Jameel Jaffer, deputy legal director for the ACLU, called the scale of the NSA violations, which often included unwarranted spying on Americans, “jaw-droppping.” (AP Photo)An internal National Intelligence Agency audit and other documents leaked to the Washington Post by whistleblower Edward Snowden show that despite official claims to the contrary, the spy agency broke its own guidelines, breaking “privacy rules” and overstepping “its legal authority” thousands of times each year as it collected online and phone data on Americans without a warrant or due process.

As the Post’s Barton Gellman reports:

Most of the infractions involve unauthorized surveillance of Americans or foreign intelligence targets in the United States, both of which are restricted by statute and executive order.
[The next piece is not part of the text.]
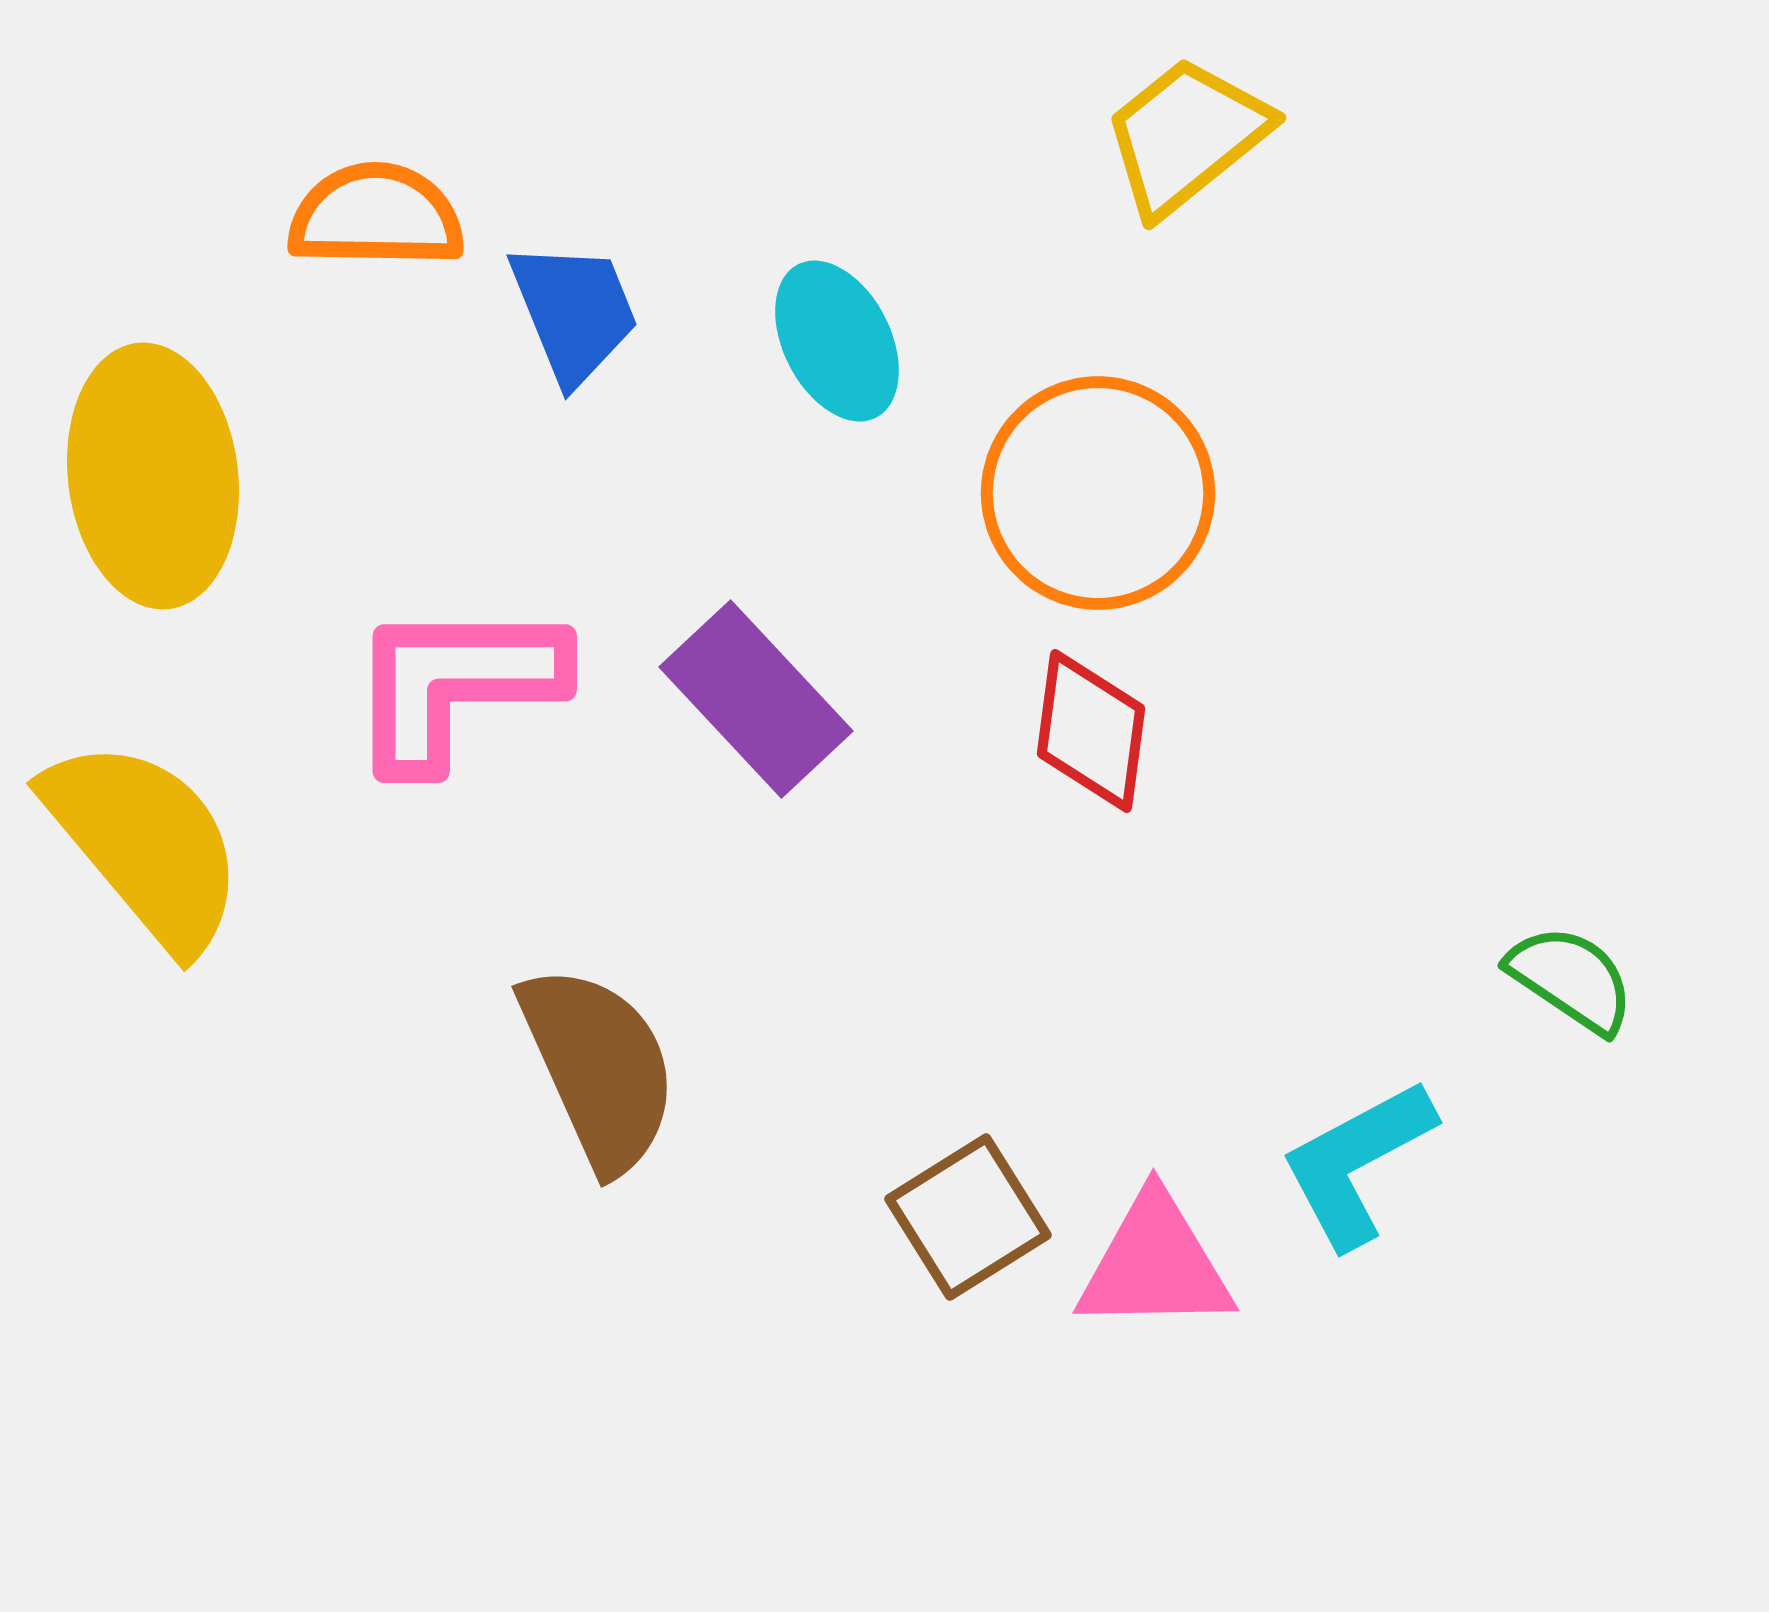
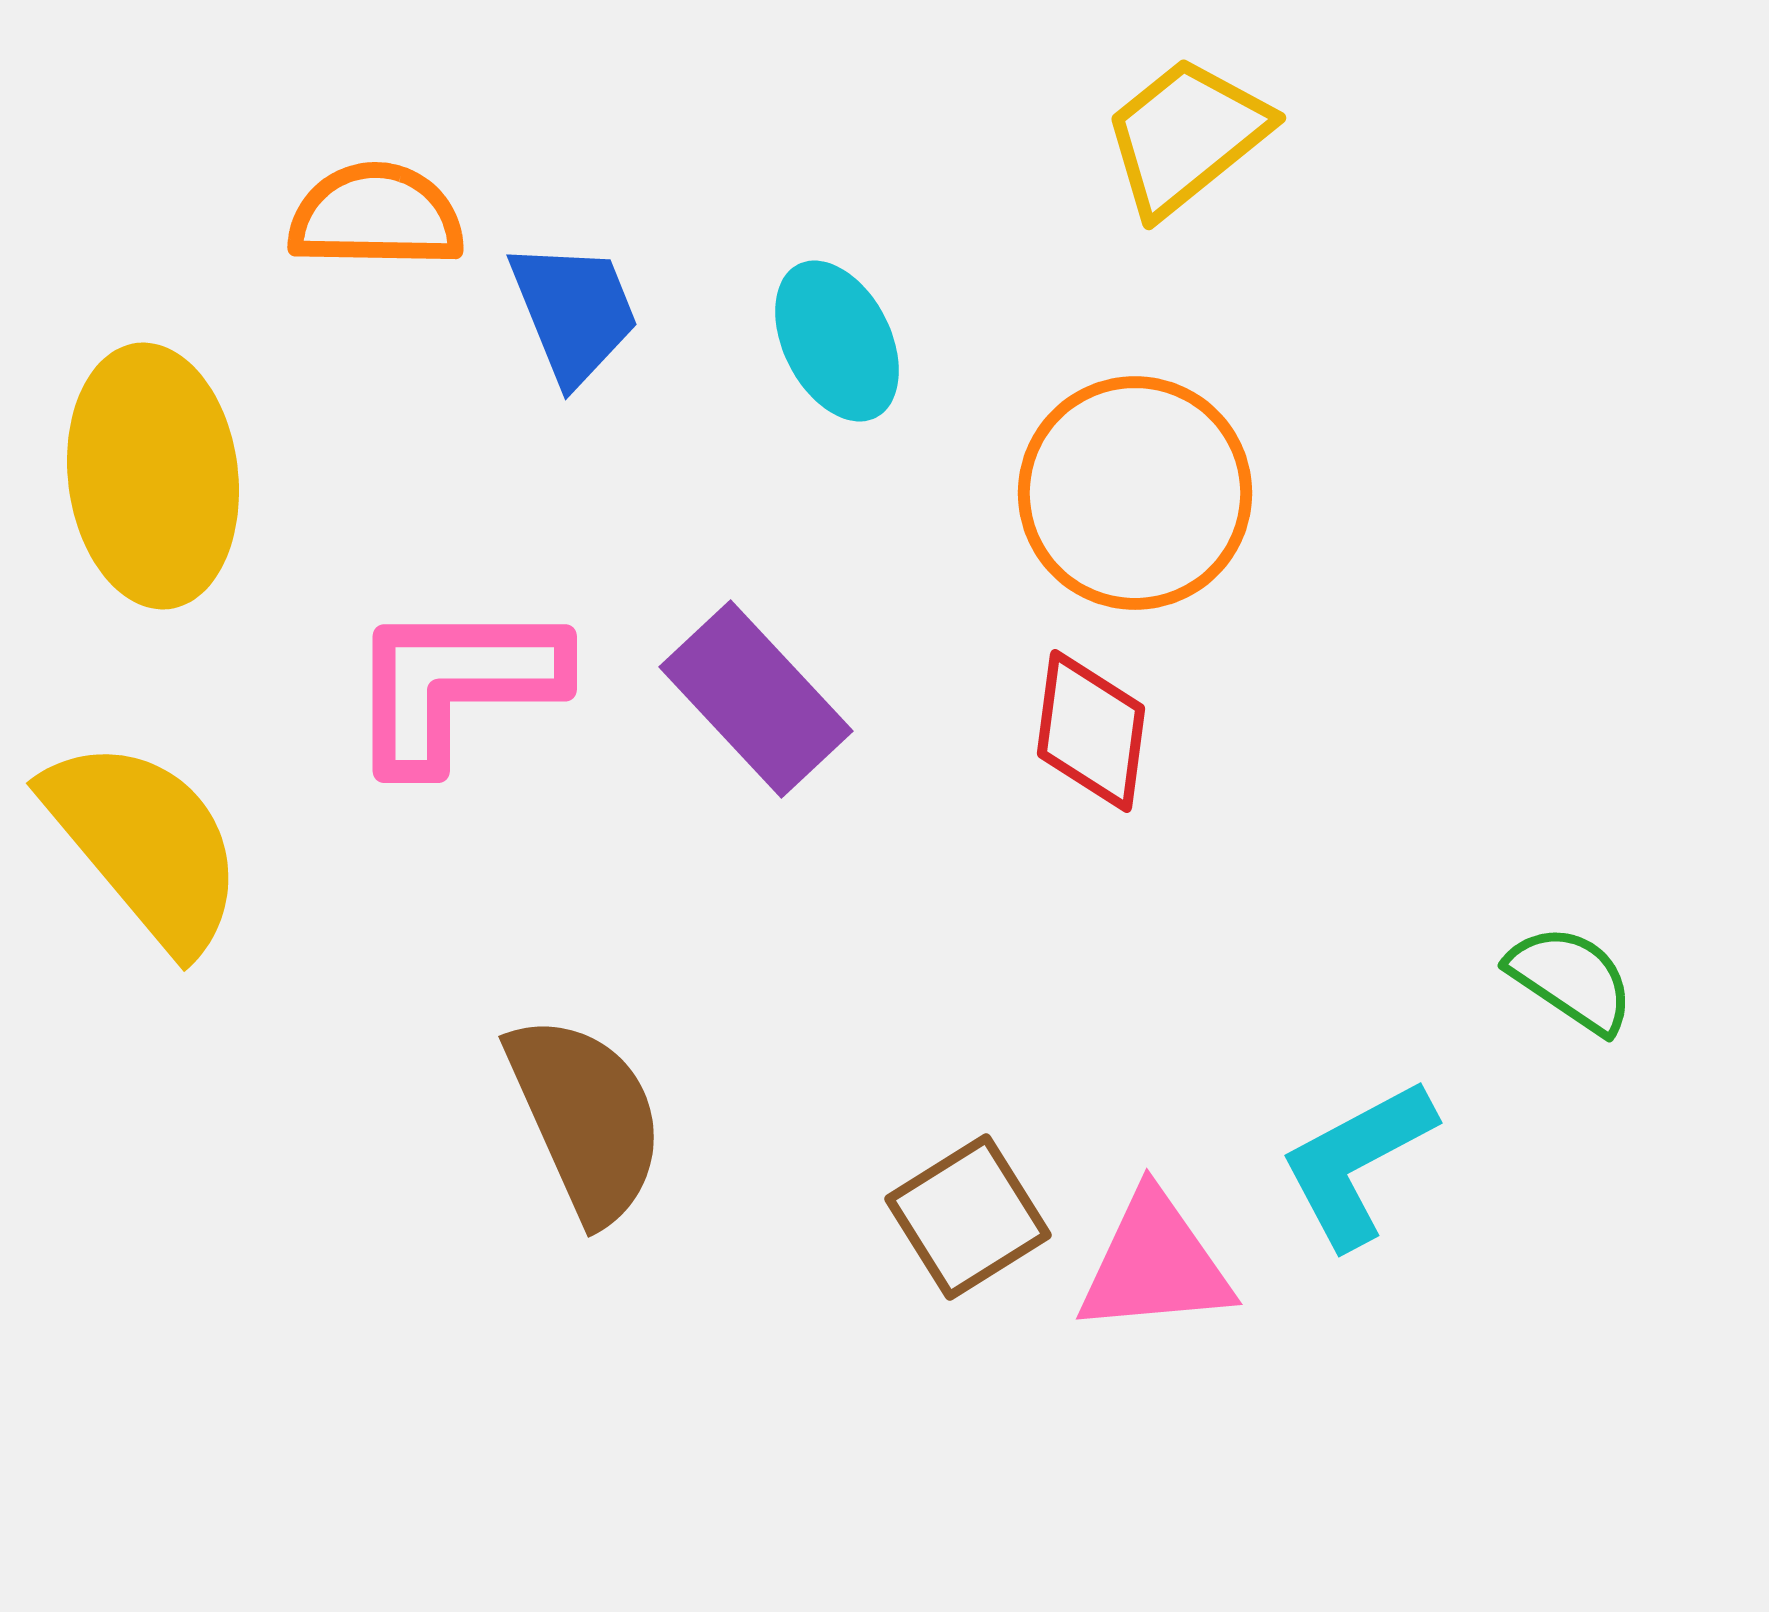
orange circle: moved 37 px right
brown semicircle: moved 13 px left, 50 px down
pink triangle: rotated 4 degrees counterclockwise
They range from significant violations of law to typographical errors that resulted in unintended interception of U.S. e-mails and telephone calls.

The documents, provided earlier this summer to The Washington Post by former NSA contractor Edward Snowden, include a level of detail and analysis that is not routinely shared with Congress or the special court that oversees surveillance. In one of the documents, agency personnel are instructed to remove details and substitute more generic language in reports to the Justice Department and the Office of the Director of National Intelligence.

In one instance, the NSA decided that it need not report the unintended surveillance of Americans. A notable example in 2008 was the interception of a “large number” of calls placed from Washington when a programming error confused the U.S. area code 202 for 20, the international dialing code for Egypt, according to a “quality assurance” review that was not distributed to the NSA’s oversight staff.

In another case, the Foreign Intelligence Surveillance Court, which has authority over some NSA operations, did not learn about a new collection method until it had been in operation for many months. The court ruled it unconstitutional.

Jameel Jaffer, deputy legal director for the ACLU, called the scale of the violations “jaw-droppping.”